While local legends of a dinosaur-like creature have drawn cryptozoologists to the lake since the 1950s, no scientific evidence has ever confirmed its existence. The lake is extremely shallow—averaging about 4 meters in depth—which makes the survival of a massive aquatic reptile geologically and biologically unlikely, though the mystery continues to fuel local folklore.

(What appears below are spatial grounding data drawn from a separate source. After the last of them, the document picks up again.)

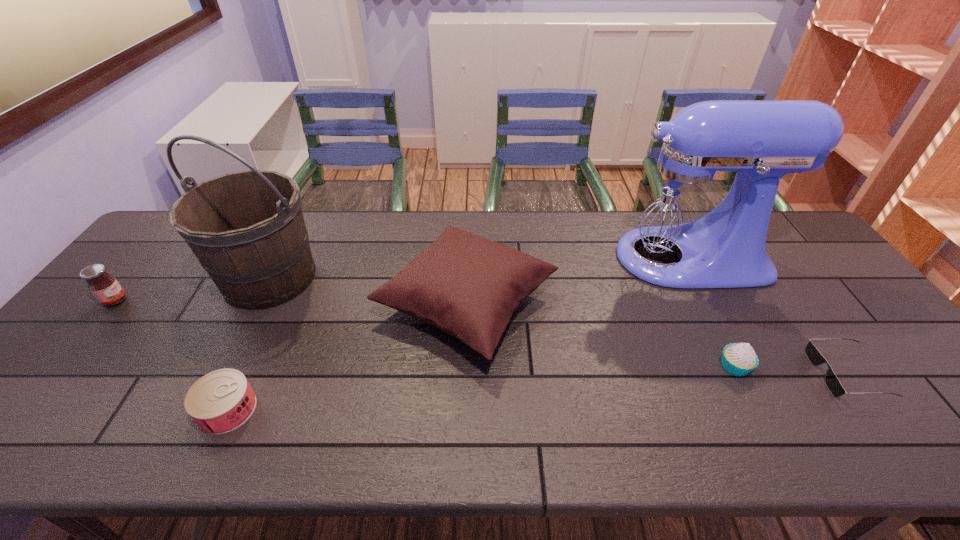 Locate an element on the screen. The width and height of the screenshot is (960, 540). empty location between the bucket and the jam is located at coordinates (192, 289).

You are a GUI agent. You are given a task and a screenshot of the screen. Output one action in this format:
    pyautogui.click(x=<x>, y=<y>)
    Task: Click on the vacant space that is in between the leftmost object and the third shortest object
    The height and width of the screenshot is (540, 960).
    Given the screenshot: What is the action you would take?
    pyautogui.click(x=425, y=334)

Identify the location of vacant area between the second shortest object and the fifth tallest object. The width and height of the screenshot is (960, 540). (481, 388).

This screenshot has width=960, height=540. I want to click on vacant area that lies between the third shortest object and the shortest object, so point(790,370).

Where is `free space between the fifth tallest object and the jam`? free space between the fifth tallest object and the jam is located at coordinates (425, 334).

At what (x,y) coordinates should I click in order to perform the action: click on unoccupied area between the jam and the cushion. Please return your answer as a coordinate pair (x, y). This screenshot has width=960, height=540. Looking at the image, I should click on (291, 302).

Identify which object is the sixth closest to the cupcake. Please provide its 2D coordinates. Your answer should be formatted as a tuple, i.e. [(x, y)], where the tuple contains the x and y coordinates of a point satisfying the conditions above.

[(106, 289)]

Image resolution: width=960 pixels, height=540 pixels. Find the location of `object that stands as the third closest to the mixer`. object that stands as the third closest to the mixer is located at coordinates (739, 359).

Locate an element on the screen. free space that satisfies the following two spatial constraints: 1. on the label side of the second shortest object; 2. on the right side of the leftmost object is located at coordinates (25, 409).

This screenshot has height=540, width=960. Find the location of `vacant point that satisfies the following two spatial constraints: 1. on the label side of the leftmost object; 2. on the back side of the can`. vacant point that satisfies the following two spatial constraints: 1. on the label side of the leftmost object; 2. on the back side of the can is located at coordinates (25, 409). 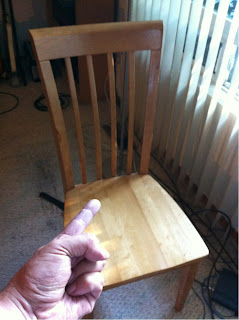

Visitors must obtain official authorization from the Ministry of Forest Economy in Brazzaville and coordinate directly with the Wildlife Conservation Society office in Epéna. These permits ensure that you are accompanied by authorized rangers and that the community fees for the village of Boha are properly documented and paid before you enter the swamp.
Visit Tanzania Very Cool
Ruthie R I've had the great fortune of hiking to Lac Téle and swimming in its waters. The lake itself is quite big, although you can see the shore on all sides at all times. It is very shallow (or at least the first hundred feet are). We did not see the Mokele Mbembe or anything like it (not even crocodiles or snakes). The lake is surrounded by a primary forest full of animals such as chimps and gorillas. They do not show themselves, however, because of the danger that humans present. In the dry season, the forest is just that: very dry. There were only 3 spots that had water between the lake and Boha, the caretakers' village. I am told that the forest is a swamp in the wet season (we went in May). The trail that the villagers traverse often (they fish at the lake) is surrounded by trees and there are a multitude of little vines across the path that will trip you if you are not cautious. There weren't any real pests except for (1) bees that would land on you for the salt you sweated out, and then sting you if you displeased them and (2) ants that, when you walked across their territory, would hop onto you and bite the hell out of you for daring to do so. I didn't notice mosquitos. The villagers that escorted our group of 4 are easily the strongest and most resilient men I've ever met. They carried the food and packs with no problem and didn't hardly need water. What took us 5 days (there and back) takes them 13 hours. Overall, it was an amazing, albeit very difficult, experience. It's not easy getting to Boha from Brazzaville and it's not easy getting to the lake from Boha (due to village politics as well as the terrain/lack of water). It's absolutely not a journey for the light of heart. If it is something that you want to attempt, know that it is an extremely difficult process.
Givan Valentino Its great
McKenzie Elliott I must fish this lake one day! imagine the new species of freshwater fish you might find, and the size of them! completely untouched by man this place is truly the last frontier, the bio diversity makes me drool. please republic of congo stop the killing and war so us westerners can bring you lots of tourist money.
Fishing SouthWest Florida easy walk to get here, just to I95 south until you reach the tall tree next to the river, from there walk until you see a lake.